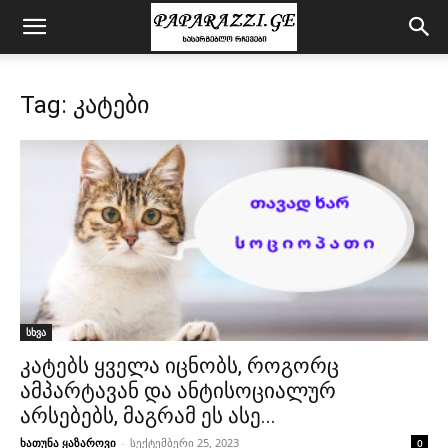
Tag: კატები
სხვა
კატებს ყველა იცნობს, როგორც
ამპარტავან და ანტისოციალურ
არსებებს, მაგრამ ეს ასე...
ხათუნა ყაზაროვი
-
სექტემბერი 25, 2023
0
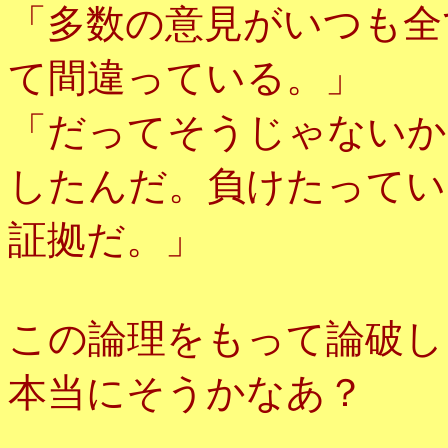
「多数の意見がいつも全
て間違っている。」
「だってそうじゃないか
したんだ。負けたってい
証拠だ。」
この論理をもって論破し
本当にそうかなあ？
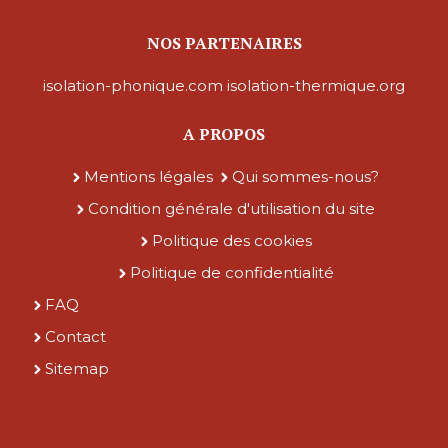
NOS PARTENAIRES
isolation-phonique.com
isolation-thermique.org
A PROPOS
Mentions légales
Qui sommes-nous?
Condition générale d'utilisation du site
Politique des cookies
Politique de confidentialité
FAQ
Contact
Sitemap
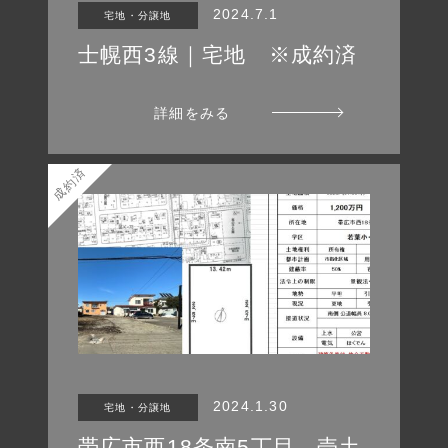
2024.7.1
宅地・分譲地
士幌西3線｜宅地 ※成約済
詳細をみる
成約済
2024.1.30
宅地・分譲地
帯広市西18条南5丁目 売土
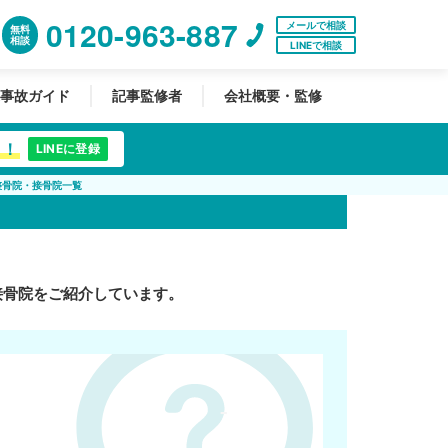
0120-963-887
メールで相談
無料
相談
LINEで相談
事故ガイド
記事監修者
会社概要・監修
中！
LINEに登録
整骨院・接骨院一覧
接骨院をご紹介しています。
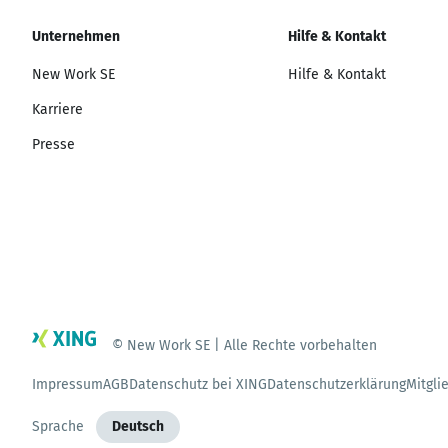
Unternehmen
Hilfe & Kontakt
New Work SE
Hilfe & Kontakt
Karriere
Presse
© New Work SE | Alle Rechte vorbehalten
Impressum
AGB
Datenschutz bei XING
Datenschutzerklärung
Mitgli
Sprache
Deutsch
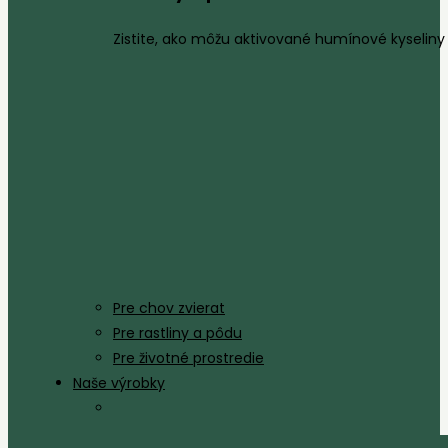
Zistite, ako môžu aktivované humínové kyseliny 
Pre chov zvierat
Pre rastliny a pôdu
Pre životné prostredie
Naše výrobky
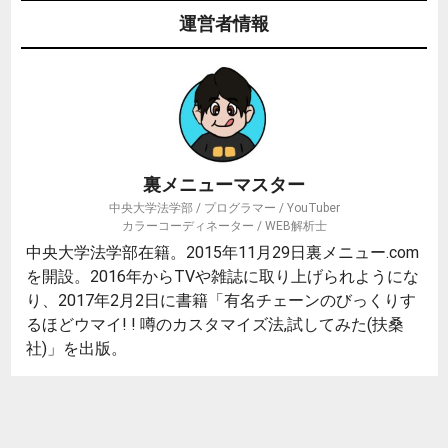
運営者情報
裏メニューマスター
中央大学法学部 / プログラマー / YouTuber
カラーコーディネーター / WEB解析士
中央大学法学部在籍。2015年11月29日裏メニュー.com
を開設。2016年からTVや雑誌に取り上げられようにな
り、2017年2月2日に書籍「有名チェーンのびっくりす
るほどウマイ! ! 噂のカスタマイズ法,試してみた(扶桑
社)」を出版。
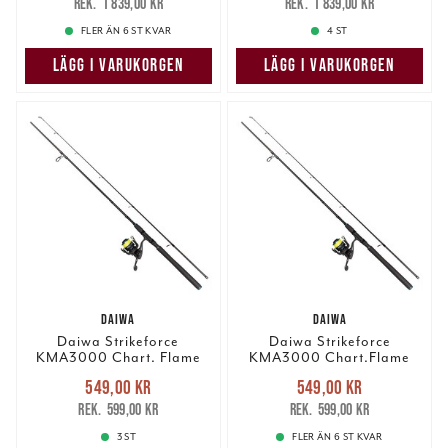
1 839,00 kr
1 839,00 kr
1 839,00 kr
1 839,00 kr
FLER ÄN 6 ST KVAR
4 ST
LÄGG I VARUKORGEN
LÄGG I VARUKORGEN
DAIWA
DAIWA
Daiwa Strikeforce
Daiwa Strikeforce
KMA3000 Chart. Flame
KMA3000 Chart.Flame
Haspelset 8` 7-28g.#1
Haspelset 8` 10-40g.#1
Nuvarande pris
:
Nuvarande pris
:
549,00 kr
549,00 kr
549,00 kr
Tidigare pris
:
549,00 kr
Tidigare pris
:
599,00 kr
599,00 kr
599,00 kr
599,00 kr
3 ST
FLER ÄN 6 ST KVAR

================

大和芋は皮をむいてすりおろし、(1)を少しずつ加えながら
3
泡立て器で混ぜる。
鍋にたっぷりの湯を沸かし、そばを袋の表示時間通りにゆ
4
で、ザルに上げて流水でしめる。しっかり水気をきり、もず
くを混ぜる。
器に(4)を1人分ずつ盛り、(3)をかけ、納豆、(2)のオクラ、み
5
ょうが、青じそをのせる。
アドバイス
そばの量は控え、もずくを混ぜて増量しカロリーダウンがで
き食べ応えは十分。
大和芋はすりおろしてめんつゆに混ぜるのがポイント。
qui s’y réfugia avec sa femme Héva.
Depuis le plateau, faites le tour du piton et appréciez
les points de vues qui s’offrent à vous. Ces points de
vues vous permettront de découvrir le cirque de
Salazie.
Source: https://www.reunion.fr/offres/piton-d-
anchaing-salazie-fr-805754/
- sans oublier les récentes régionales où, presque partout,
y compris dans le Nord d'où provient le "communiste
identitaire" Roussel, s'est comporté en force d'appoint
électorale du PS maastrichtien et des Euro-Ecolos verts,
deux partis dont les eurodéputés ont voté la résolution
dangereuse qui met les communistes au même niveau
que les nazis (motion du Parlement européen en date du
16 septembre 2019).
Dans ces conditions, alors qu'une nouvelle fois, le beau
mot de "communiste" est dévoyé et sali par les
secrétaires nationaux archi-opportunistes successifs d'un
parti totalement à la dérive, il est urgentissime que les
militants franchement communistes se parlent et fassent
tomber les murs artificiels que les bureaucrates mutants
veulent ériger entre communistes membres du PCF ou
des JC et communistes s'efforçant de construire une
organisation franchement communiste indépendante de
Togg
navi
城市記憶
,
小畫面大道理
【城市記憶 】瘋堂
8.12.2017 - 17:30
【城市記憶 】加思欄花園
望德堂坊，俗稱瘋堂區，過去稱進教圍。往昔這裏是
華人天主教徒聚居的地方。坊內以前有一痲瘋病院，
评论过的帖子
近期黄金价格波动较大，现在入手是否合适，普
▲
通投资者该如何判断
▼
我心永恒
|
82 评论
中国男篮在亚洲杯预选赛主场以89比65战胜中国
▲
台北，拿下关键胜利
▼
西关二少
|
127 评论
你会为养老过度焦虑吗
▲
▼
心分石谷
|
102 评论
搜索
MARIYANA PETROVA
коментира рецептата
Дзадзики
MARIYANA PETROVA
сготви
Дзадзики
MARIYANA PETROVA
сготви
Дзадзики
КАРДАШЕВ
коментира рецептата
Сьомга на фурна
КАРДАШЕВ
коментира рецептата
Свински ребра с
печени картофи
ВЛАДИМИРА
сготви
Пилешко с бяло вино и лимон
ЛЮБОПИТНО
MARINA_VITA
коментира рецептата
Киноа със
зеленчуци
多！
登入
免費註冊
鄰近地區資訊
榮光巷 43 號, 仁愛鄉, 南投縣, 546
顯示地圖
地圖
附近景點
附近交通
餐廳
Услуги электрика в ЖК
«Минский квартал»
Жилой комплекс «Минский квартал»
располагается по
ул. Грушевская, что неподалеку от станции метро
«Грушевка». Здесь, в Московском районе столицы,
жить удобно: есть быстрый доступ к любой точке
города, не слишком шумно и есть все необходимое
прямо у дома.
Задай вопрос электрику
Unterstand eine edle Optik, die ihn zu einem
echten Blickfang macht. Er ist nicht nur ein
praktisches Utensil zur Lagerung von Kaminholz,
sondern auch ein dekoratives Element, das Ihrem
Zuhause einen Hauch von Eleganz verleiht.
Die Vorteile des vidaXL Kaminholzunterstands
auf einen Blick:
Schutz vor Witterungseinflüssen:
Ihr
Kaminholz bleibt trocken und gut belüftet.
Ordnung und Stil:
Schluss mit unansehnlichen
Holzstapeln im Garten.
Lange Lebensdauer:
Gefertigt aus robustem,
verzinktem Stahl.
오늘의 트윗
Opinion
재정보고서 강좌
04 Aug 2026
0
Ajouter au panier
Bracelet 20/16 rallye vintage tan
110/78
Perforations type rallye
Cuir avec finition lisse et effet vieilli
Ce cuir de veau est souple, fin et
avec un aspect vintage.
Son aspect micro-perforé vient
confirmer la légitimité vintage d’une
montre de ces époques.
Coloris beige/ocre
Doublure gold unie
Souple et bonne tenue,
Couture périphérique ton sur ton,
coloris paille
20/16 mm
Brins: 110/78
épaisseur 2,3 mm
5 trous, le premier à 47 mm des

================

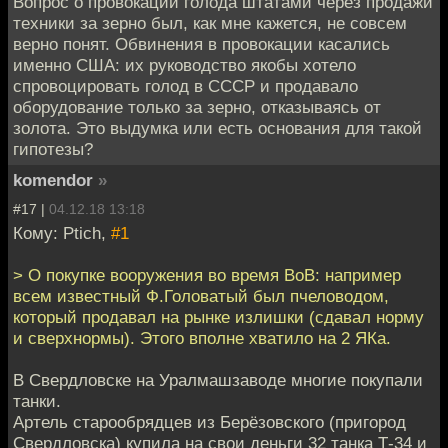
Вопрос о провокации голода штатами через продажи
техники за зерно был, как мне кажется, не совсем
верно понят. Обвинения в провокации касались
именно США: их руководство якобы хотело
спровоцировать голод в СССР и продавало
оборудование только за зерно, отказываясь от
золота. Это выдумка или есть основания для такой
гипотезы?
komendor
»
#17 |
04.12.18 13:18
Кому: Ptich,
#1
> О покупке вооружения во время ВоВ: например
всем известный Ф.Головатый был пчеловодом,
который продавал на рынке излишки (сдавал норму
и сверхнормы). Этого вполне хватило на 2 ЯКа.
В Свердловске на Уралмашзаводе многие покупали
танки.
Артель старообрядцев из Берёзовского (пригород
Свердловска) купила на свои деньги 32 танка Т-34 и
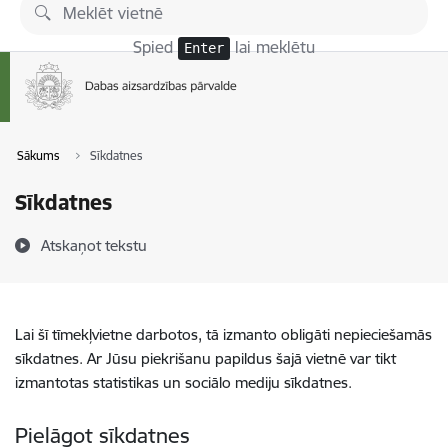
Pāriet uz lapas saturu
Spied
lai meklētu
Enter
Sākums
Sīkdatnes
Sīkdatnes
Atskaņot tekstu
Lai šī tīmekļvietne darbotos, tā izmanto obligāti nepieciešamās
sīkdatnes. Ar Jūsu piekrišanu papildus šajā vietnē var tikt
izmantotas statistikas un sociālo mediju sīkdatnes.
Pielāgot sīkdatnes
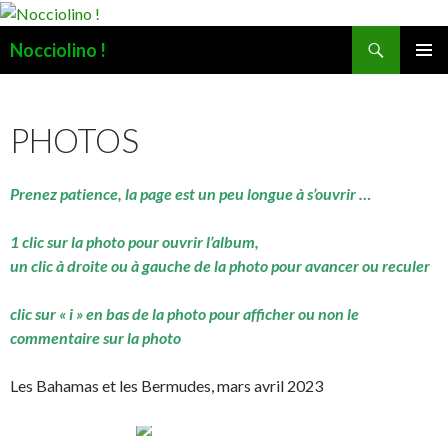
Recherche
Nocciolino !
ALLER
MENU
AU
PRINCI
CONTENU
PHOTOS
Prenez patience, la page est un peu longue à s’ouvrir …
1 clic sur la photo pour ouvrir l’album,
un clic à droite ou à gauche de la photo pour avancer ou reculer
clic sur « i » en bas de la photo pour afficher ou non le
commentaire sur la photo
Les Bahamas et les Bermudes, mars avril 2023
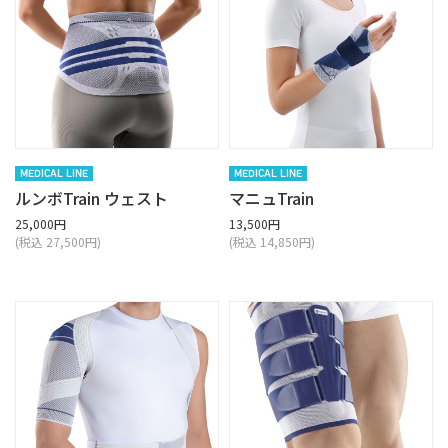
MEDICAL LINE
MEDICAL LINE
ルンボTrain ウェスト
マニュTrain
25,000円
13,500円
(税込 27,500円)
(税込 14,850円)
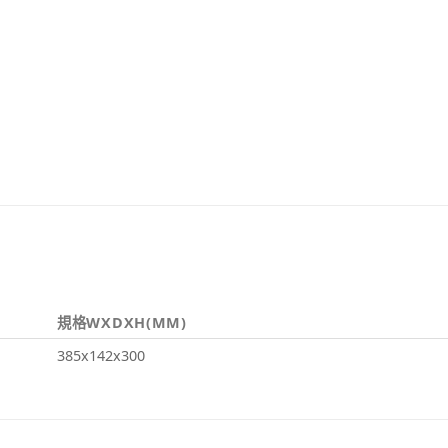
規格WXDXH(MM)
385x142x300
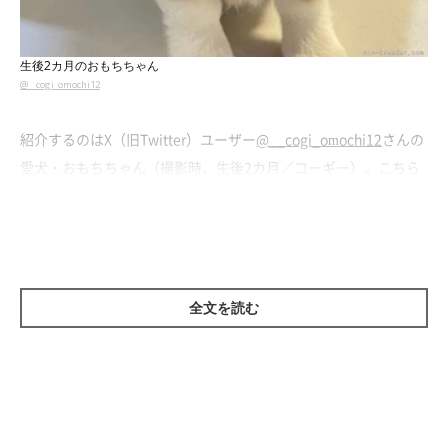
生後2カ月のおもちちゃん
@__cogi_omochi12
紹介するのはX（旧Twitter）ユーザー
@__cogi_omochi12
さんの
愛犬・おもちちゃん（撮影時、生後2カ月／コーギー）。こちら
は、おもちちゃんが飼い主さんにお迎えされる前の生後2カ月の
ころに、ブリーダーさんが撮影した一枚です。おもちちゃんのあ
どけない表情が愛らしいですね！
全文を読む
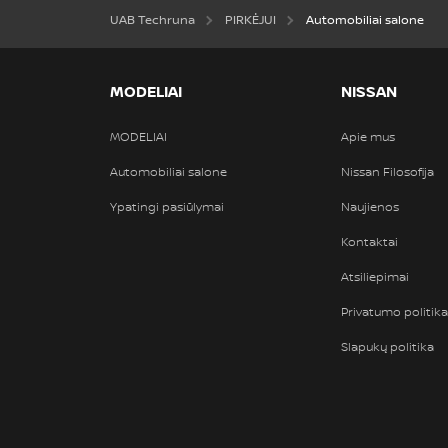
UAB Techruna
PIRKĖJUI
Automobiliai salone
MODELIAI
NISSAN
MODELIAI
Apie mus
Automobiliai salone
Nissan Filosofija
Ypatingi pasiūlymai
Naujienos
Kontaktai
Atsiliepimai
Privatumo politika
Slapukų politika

================

Everything above from the line with "Pāriet uz lapas saturu" to the line with "izmantotas statistikas un", both included, must be repeated exactly, and nothing outside that range.

Pāriet uz lapas saturu
Spied
lai meklētu
Enter
Sākums
Sīkdatnes
Sīkdatnes
Atskaņot tekstu
Lai šī tīmekļvietne darbotos, tā izmanto obligāti nepieciešamās
sīkdatnes. Ar Jūsu piekrišanu papildus šajā vietnē var tikt
izmantotas statistikas un sociālo mediju sīkdatnes.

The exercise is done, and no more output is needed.